Auch wenn das Gehalt von Mediengestalternen stark vom jeweiligen Arbeitgeber und den eigenen Fähigkeiten abhängt, so bietet der Ausbildungsberuf doch immense Karriereperspektiven. Hinzu kommt die optimale Basis für spätere Qualifizierungsmöglichkeiten – sei es durch Weiterbildungen oder ein Studium. Unabhängig davon ist das Berufsbild „Mediengestalter“ beliebter denn je, und die Aufstiegschancen sind durch die zunehmende Digitalisierung in Wirtschaft und Gesellschaft deutlich besser als noch vor einigen Jahren. 

Als Mediengestalter „Print und Digital“ bzw.

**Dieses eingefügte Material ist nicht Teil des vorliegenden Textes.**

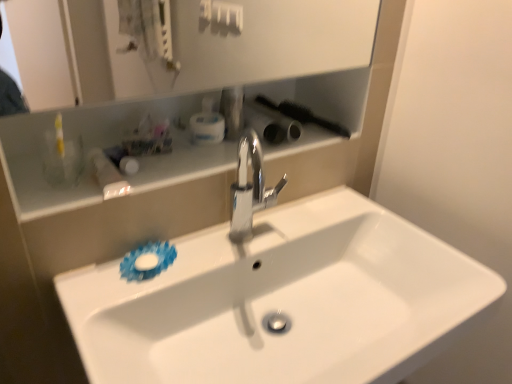 I want to click on free space in front of white plastic container at upper center, positioned as the second toiletry in left-to-right order, so click(x=194, y=159). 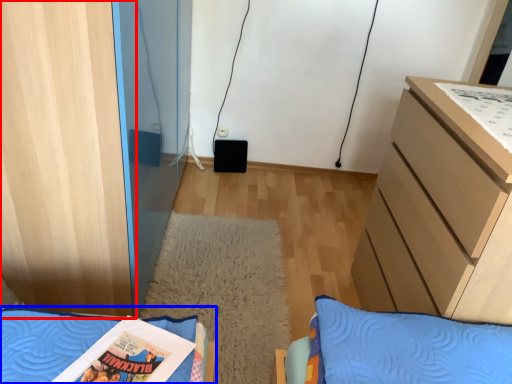 Question: Which object is closer to the camera taking this photo, cabinetry (highlighted by a red box) or furniture (highlighted by a blue box)?

Choices:
 (A) cabinetry
 (B) furniture

Answer: (B)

Mediengestalter „Bild und Ton“ erwartet Sie ein überaus spannendes Aufgabenspektrum mit viel Verantwortung und jeder Menge Raum, sich kreativ frei zu entfalten. Ob Sie nun in Werbeagenturen, Marketing- und Presseabteilungen von Unternehmen oder staatlichen Medieneinrichtungen arbeiten, überall bieten sich unendlich viele Möglichkeiten, Verantwortung zu übernehmen und sich gezielt in ausgewählten Bereichen zu spezialisieren. Wenn Sie also gerne im Team arbeiten, im Kundenauftrag kreative Projekte realisieren und beratende Tätigkeiten übernehmen wollen, dann ist der Beruf Mediengestalter – z. B. über das Weiterbildungsprogramm der sgd – genau das Richtige für Sie.